Journal of Clinical Oncology ◽

10.1200/jco.2007.25.18_suppl.9071 ◽

2007 ◽

Vol 25 (18_suppl) ◽

pp. 9071-9071

Author(s):

N. M. Kuderer ◽

A. A. Khorana ◽

G. H. Lyman ◽

C. W. Francis

Keyword(s):

Relative Risk ◽

Cancer Patients ◽

Major Bleeding ◽

Meta Analysis ◽

Bleeding Complications ◽

Primary Study ◽

Bleeding Events ◽

Impact On Survival ◽

The Impact ◽

Overall Mortality

9071 Background: There is substantial laboratory evidence that anticoagulants, in particular the low-molecular-weight heparins (LMWH), exert an antitumor effect, while clinical trials have reported conflicting results. This study represents the first comprehensive systematic review and meta-analysis of the evidence from randomized controlled trials (RCTs) evaluating specifically the impact of anticoagulants on survival and safety in cancer patients without venous thromboembolism (VTE). Methods: An exhaustive systematic literature review of RCTs was performed without language restrictions, including a comprehensive search of electronic databases through May 2006 with subsequent weekly updates to the end of 2006 (Medline, EMBASE, Cochrane Database of Systematic Reviews, CENTRAL, DARE, and major conference proceedings) and relevant article references. Two reviewers extracted the data independently. Primary study outcomes were 1-year overall mortality and all bleeding complications. Major and fatal bleeding complications were secondary outcomes. The meta- analysis was performed utilizing the Mantel-Haenszel method. Results: All identified 11 RCTs were performed in solid tumor patients. Anticoagulation significantly decreased overall mortality across all studies with a relative risk (RR) of 0.905 (95%CI: 0.847–0.967; p=0.003).

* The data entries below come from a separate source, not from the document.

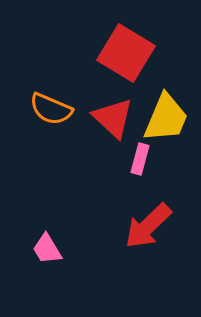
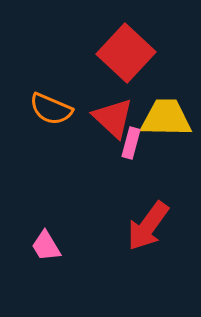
red square: rotated 12 degrees clockwise
yellow trapezoid: rotated 112 degrees counterclockwise
pink rectangle: moved 9 px left, 16 px up
red arrow: rotated 10 degrees counterclockwise
pink trapezoid: moved 1 px left, 3 px up
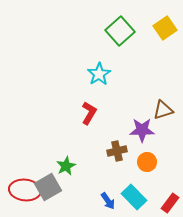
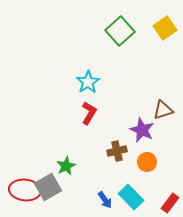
cyan star: moved 11 px left, 8 px down
purple star: rotated 25 degrees clockwise
cyan rectangle: moved 3 px left
blue arrow: moved 3 px left, 1 px up
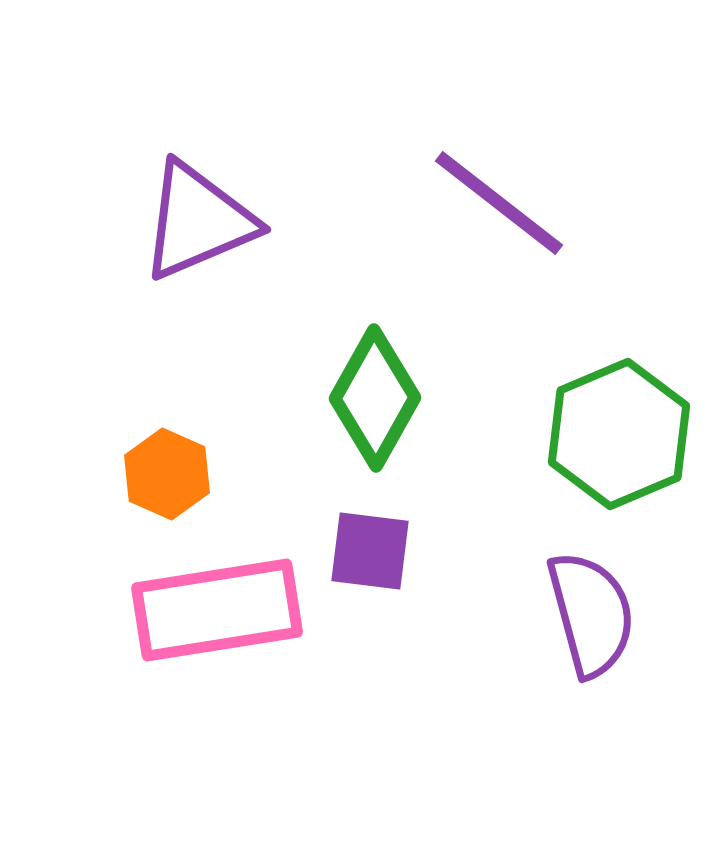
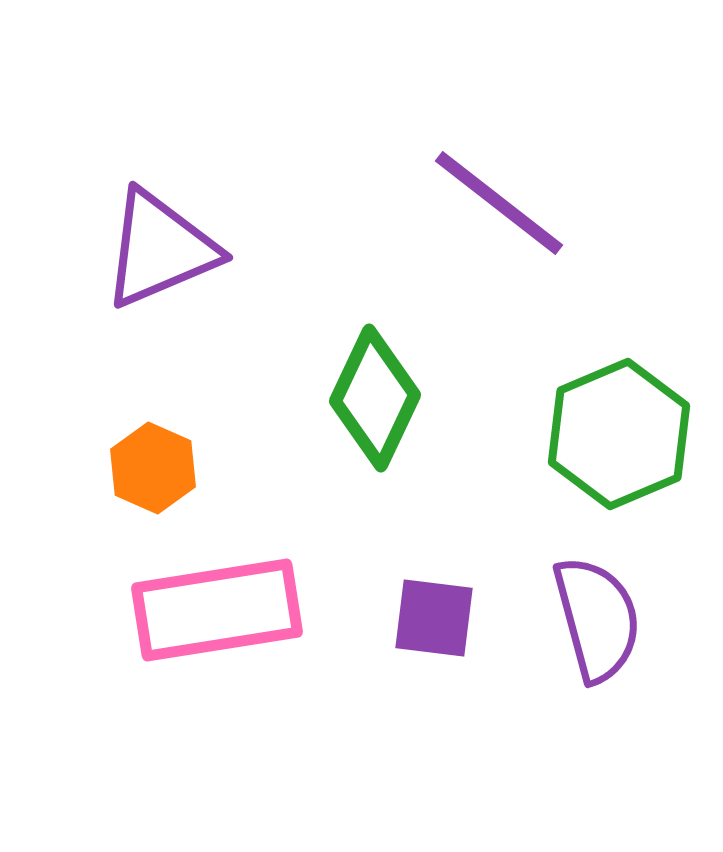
purple triangle: moved 38 px left, 28 px down
green diamond: rotated 4 degrees counterclockwise
orange hexagon: moved 14 px left, 6 px up
purple square: moved 64 px right, 67 px down
purple semicircle: moved 6 px right, 5 px down
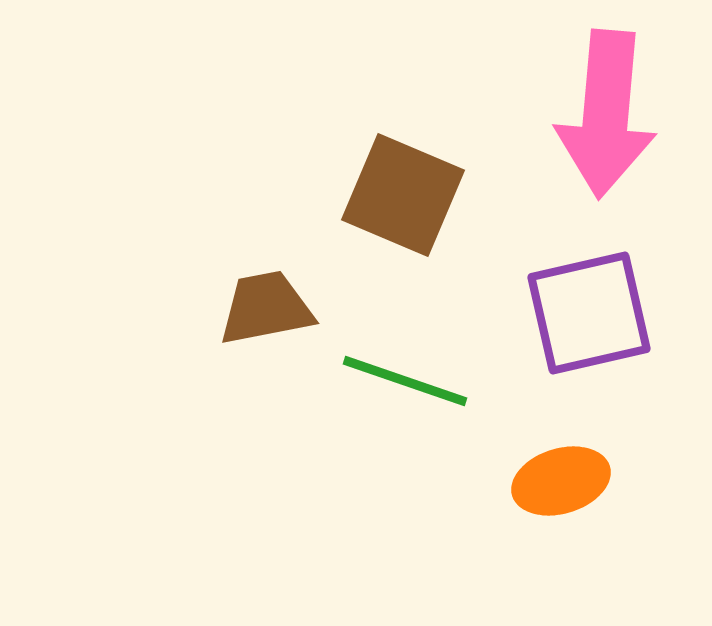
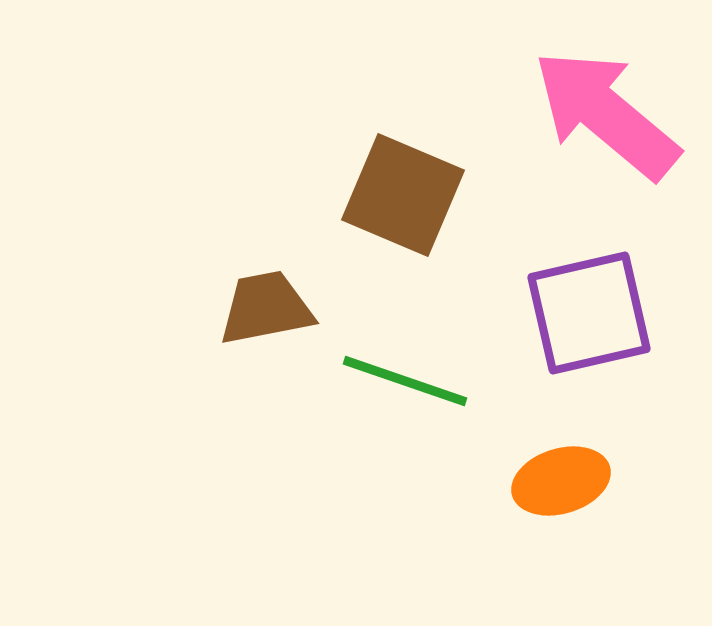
pink arrow: rotated 125 degrees clockwise
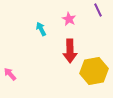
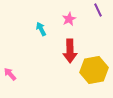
pink star: rotated 16 degrees clockwise
yellow hexagon: moved 1 px up
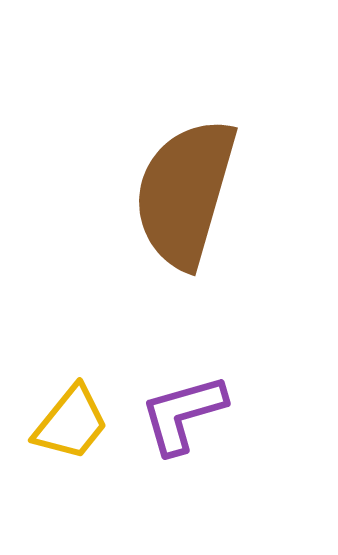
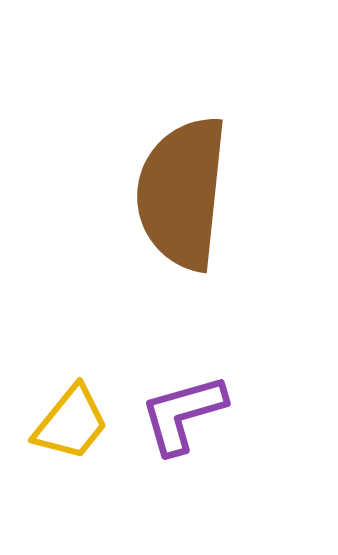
brown semicircle: moved 3 px left; rotated 10 degrees counterclockwise
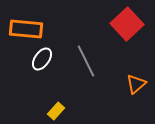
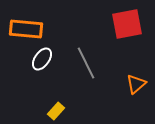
red square: rotated 32 degrees clockwise
gray line: moved 2 px down
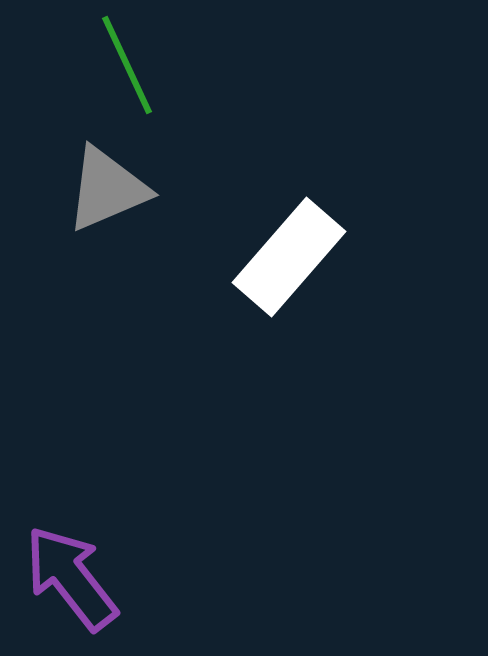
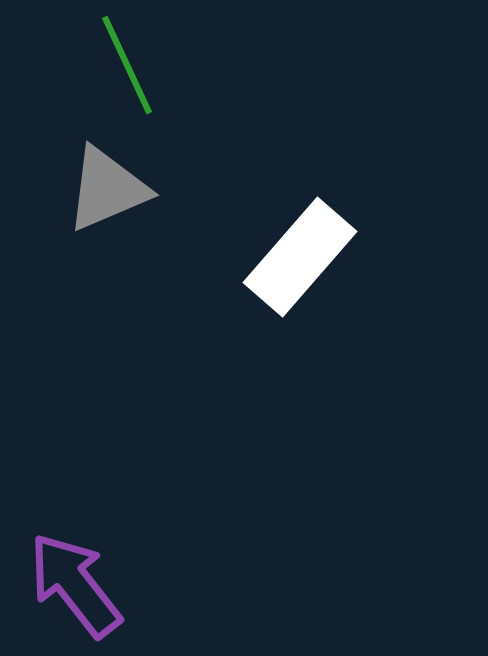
white rectangle: moved 11 px right
purple arrow: moved 4 px right, 7 px down
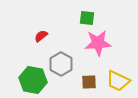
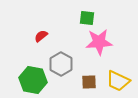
pink star: moved 1 px right, 1 px up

The survival improvement appears not to be due to the prevention of fatal VTE. All bleeding complications (RR=2.309; 95%CI: 1.928–2.764; p<0.0001) and major bleeding events (RR=2.598; 95%CI; 1.936–3.488; p<0.0001) occurred more frequently with anticoagulation. The relative risk for mortality was 0.877 (95%CI: 0.789–0.975; p=0.015) with LMWH, compared to warfarin (RR=0.942; 95%CI: 0.854–1.040; p=0.239). Warfarin resulted in higher rates for all and major bleeding complications compared to LMWH (p<0.0001, respectively). Conclusions: Anticoagulants significantly improved overall survival in cancer patients while increasing the risk of bleeding complications. Despite these encouraging findings, given limitations of available data and the potential for life-threatening complications, the use of anticoagulants as antineoplastic therapy cannot be recommended until additional RCTs confirm these results. No significant financial relationships to disclose.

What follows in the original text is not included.